# syncflux

**Repository Path**: shamorkFu/syncflux

## Basic Information

- **Project Name**: syncflux
- **Description**: SyncFlux is an Open Source InfluxDB  Data syncronization and replication tool  for migration purposes or HA clusters
- **Primary Language**: Go
- **License**: MIT
- **Default Branch**: master
- **Homepage**: None
- **GVP Project**: No

## Statistics

- **Stars**: 0
- **Forks**: 0
- **Created**: 2020-08-17
- **Last Updated**: 2021-11-02

## Categories & Tags

**Categories**: Uncategorized

**Tags**: None

## README

# SyncFlux 

SyncFlux is an Open Source InfluxDB  Data syncronization and replication tool with HTTP API Interface which has as main goal recover lost data from any  handmade HA influxDB 1.X cluster ( made as any simple relay  https://github.com/influxdata/influxdb-relay or our Smart Relay http://github.com/toni-moreno/influxdb-srelay )  
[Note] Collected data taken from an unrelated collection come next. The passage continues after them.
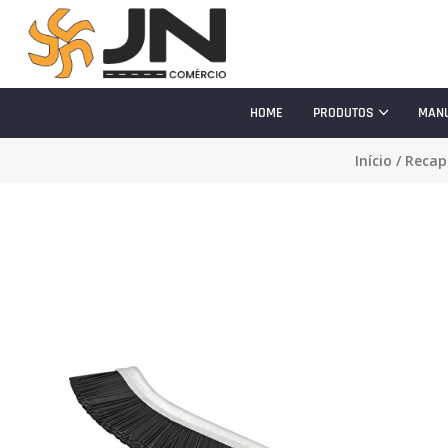
HOME
PRODUTOS
MAN
Início
/
Reca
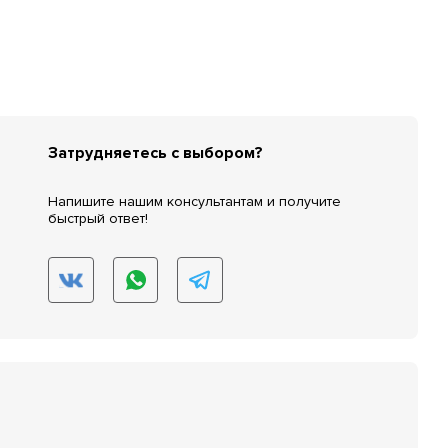
Затрудняетесь с выбором?
Напишите нашим консультантам и получите
быстрый ответ!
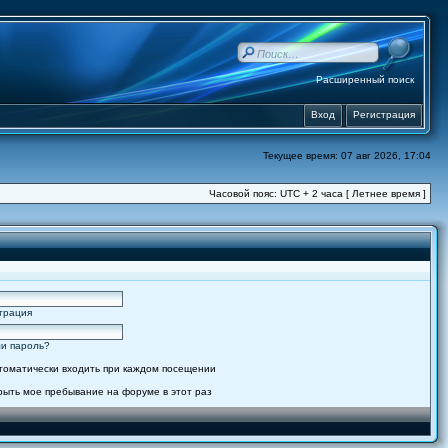
Расширенный поиск
Вход
Регистрация
Текущее время: 07 авг 2026, 17:04
Часовой пояс: UTC + 2 часа [ Летнее время ]
трация
и пароль?
томатически входить при каждом посещении
рыть мое пребывание на форуме в этот раз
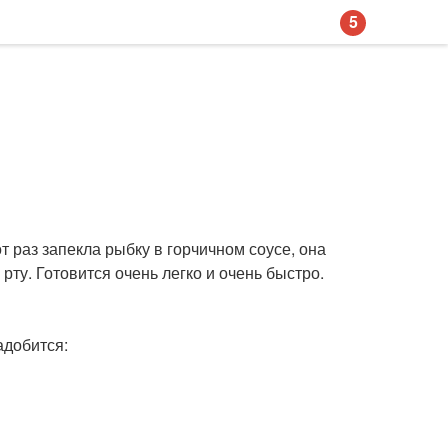
5
 раз запекла рыбку в горчичном соусе, она
рту. Готовится очень легко и очень быстро.
адобится:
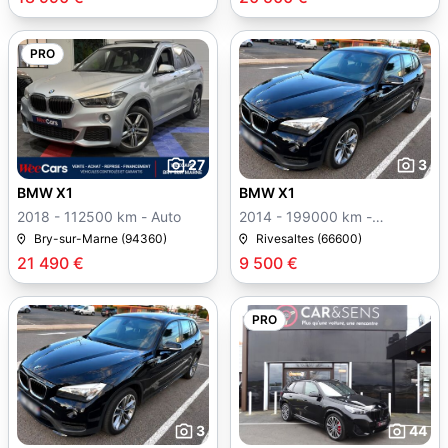
PRO
27
3
BMW X1
BMW X1
2018 - 112500 km - Auto
2014 - 199000 km -
Manuelle
Bry-sur-Marne (94360)
Rivesaltes (66600)
21 490 €
9 500 €
PRO
3
44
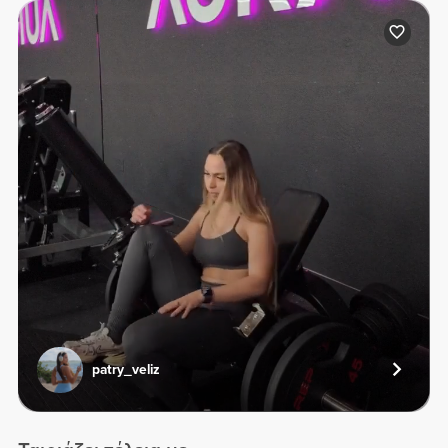
patry_veliz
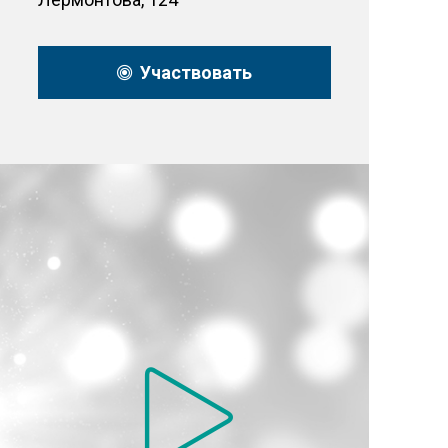
Участвовать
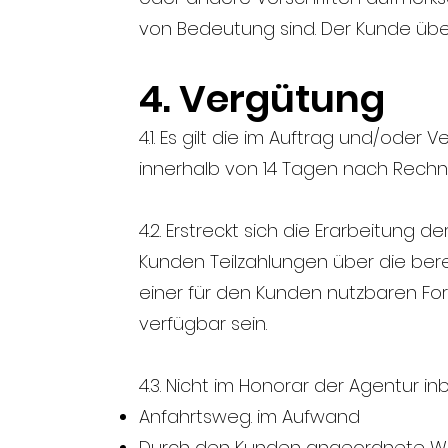
von Bedeutung sind. Der Kunde übe
4. Vergütung
4.1. Es gilt die im Auftrag und/oder
innerhalb von 14 Tagen nach Rechnu
4.2. Erstreckt sich die Erarbeitung
Kunden Teilzahlungen über die berei
einer für den Kunden nutzbaren For
verfügbar sein.
4.3. Nicht im Honorar der Agentur 
Anfahrtsweg. im Aufwand
Durch den Kunden angeordnete Woc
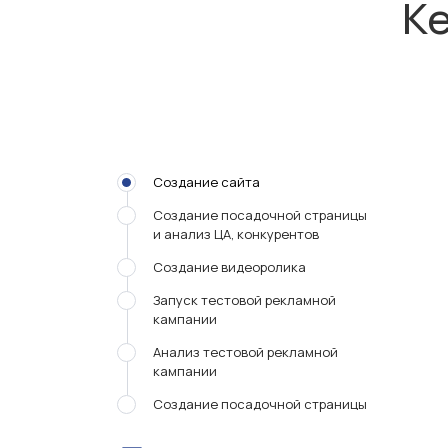
Ке
Создание сайта
Cоздание посадочной страницы
и анализ ЦА, конкурентов
Создание видеоролика
Запуск тестовой рекламной
кампании
Анализ тестовой рекламной
кампании
Создание посадочной страницы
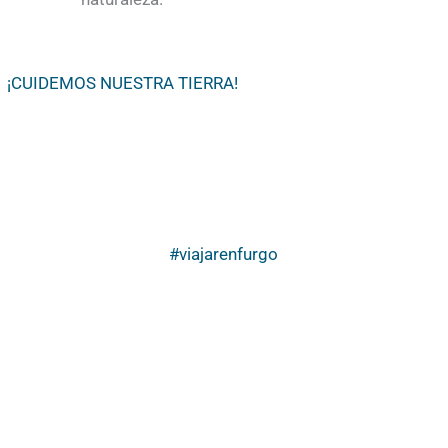
¡CUIDEMOS NUESTRA TIERRA!
#viajarenfurgo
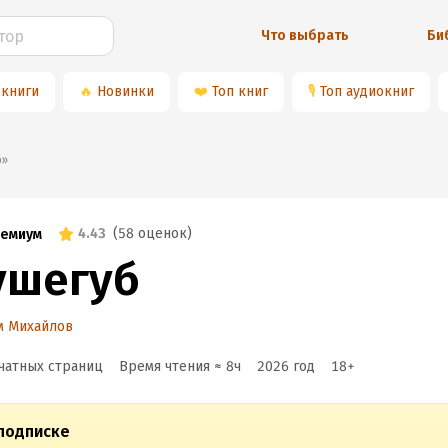
Что выбрать
Би
 книги
🔥
Новинки
❤️
Топ книг
🎙
Топ аудиокниг
б»
4.43
(
58 оценок
)
емиум
ушегуб
м Михайлов
чатных страниц
Время чтения ≈
8
ч
2026
год
18
+
подписке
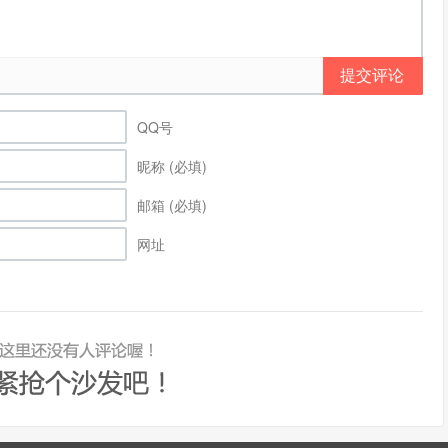
提交评论
QQ号
昵称 (必填)
邮箱 (必填)
网址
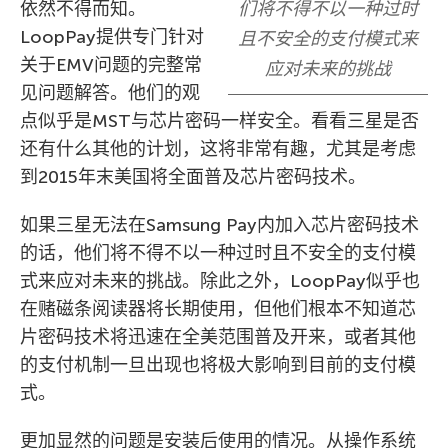
依然不得而知。
们将不得不以一种过时
LoopPay提供专门针对
且不安全的支付模式来
关于EMV问题的完整常
应对未来的挑战
见问题解答。他们的观
点似乎是MST与芯片密码一样安全。看看三星是否
还有什么其他的计划，这将非常有趣，尤其是考虑
到2015年末美国将全面普及芯片密码技术。
如果三星无法在Samsung Pay内加入芯片密码技术
的话，他们将不得不以一种过时且不安全的支付模
式来应对未来的挑战。除此之外，LoopPay似乎也
在赌磁条阅读器将长期使用，但他们根本不知道芯
片密码技术将迅速在全美范围普及开来，或者其他
的支付机制一旦出现也将极大影响到目前的支付模
式。
更加显然的问题是安装后使用的情况。从操作系统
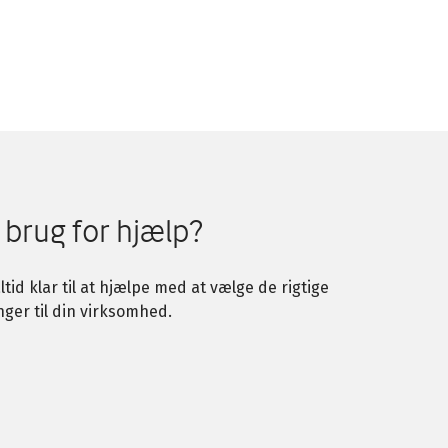
 brug for hjælp?
altid klar til at hjælpe med at vælge de rigtige
nger til din virksomhed.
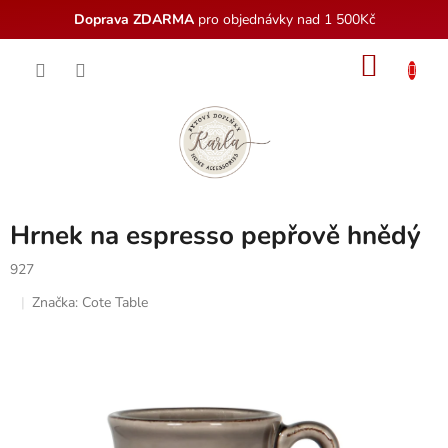
Doprava ZDARMA
pro objednávky nad 1 500Kč
Přejít
NÁKU
na
obsah
KOŠÍK
Hrnek na espresso pepřově hnědý
927
Značka:
Cote Table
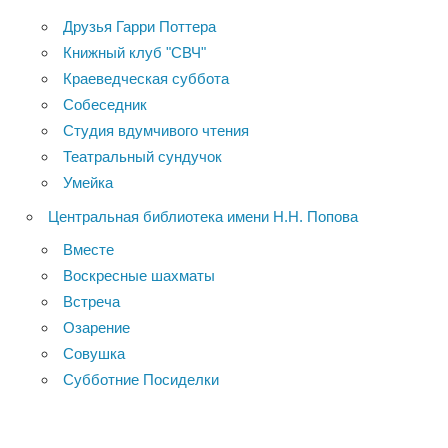
Друзья Гарри Поттера
Книжный клуб "СВЧ"
Краеведческая суббота
Собеседник
Студия вдумчивого чтения
Театральный сундучок
Умейка
Центральная библиотека имени Н.Н. Попова
Вместе
Воскресные шахматы
Встреча
Озарение
Совушка
Субботние Посиделки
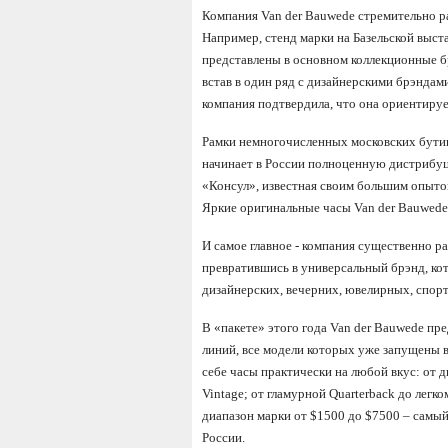
Компания Van der Bauwede стремительно ра
Например, стенд марки на Базельской выста
представлены в основном коллекционные б
встав в один ряд с дизайнерскими брэндам
компания подтвердила, что она ориентирует
Рамки немногочисленных московских бутико
начинает в России полноценную дистрибу
«Консул», известная своим большим опыто
Яркие оригинальные часы Van der Bauwede
И самое главное - компания существенно 
превратившись в универсальный брэнд, ко
дизайнерских, вечерних, ювелирных, спор
В «пакете» этого года Van der Bauwede пр
линий, все модели которых уже запущены в
себе часы практически на любой вкус: от
Vintage; от гламурной Quarterback до лег
диапазон марки от $1500 до $7500 – самый
России.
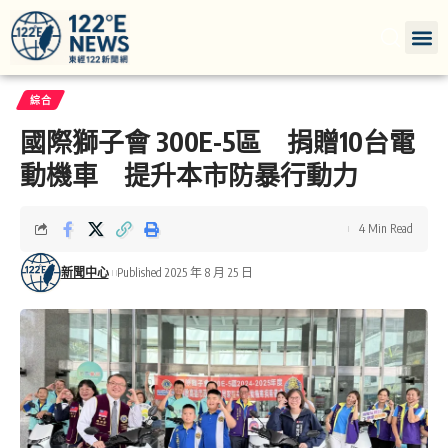
綜合
國際獅子會 300E-5區 捐贈10台電
動機車 提升本市防暴行動力
4 Min Read
新聞中心
Published 2025 年 8 月 25 日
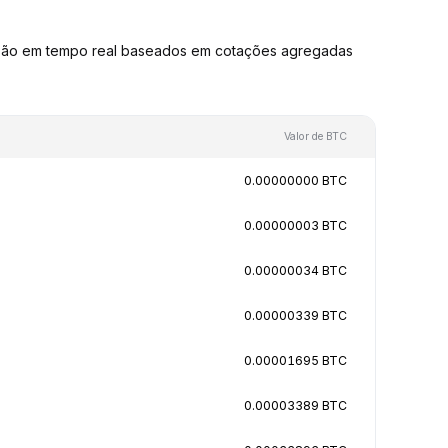
rsão em tempo real baseados em cotações agregadas
Valor de BTC
0.00000000 BTC
0.00000003 BTC
0.00000034 BTC
0.00000339 BTC
0.00001695 BTC
0.00003389 BTC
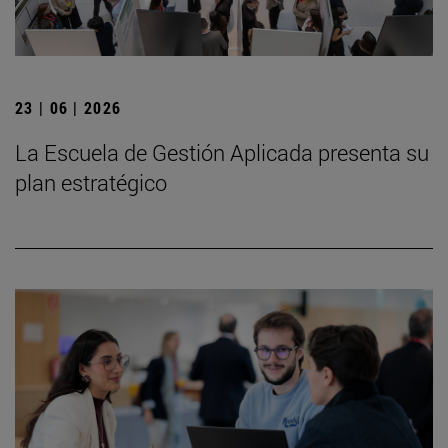
23 | 06 | 2026
La Escuela de Gestión Aplicada presenta su
plan estratégico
## Intall from precompiled packages

Debian | RedHat |Docker
-------|--------|------
[deb](http://syncflux-rel.s3.amazonaws.com/builds/syncflux_latest_amd64.deb) - [signature](http://syncflux-rel.s3.amazonaws.com/builds/syncflux_latest_amd64.deb.sha1)|[rpm](http://syncflux-rel.s3.amazonaws.com/builds/syncflux-latest-1.x86_64.rpm) - [signature](http://syncflux-rel.s3.amazonaws.com/builds/syncflux-latest-1.x86_64.rpm.sha1)| `docker run -d --name=syncflux_instance00 -p 4090:4090 -v /mylocal/conf:/opt/syncflux/conf -v /mylocal/log:/opt/syncflux/log  tonimoreno/syncflux`

## Run from master

If you want to build a package yourself, or contribute. Here is a guide for how to do that.

### Dependencies

- Go 1.11 

### Get Code

```bash
go get -d github.com/toni-moreno/syncflux/...
```

### Building the backend


```bash
cd $GOPATH/src/github.com/toni-moreno/syncflux
go run build.go build           
```

### Creating minimal package tar.gz

After building frontend and backend you will do

```bash
go run build.go pkg-min-tar
```

### Creating rpm and deb packages

you  will need previously installed the fpm/rpm and deb packaging tools.
After building frontend and backend  you will do.

```bash
go run build.go latest
```

### Running first time
To execute without any configuration you need a minimal config.toml file on the conf directory.

```bash
cp conf/sample.syncflux.toml conf/syncflux.toml
./bin/syncflux [options]
```


### Recompile backend on source change (only for developers)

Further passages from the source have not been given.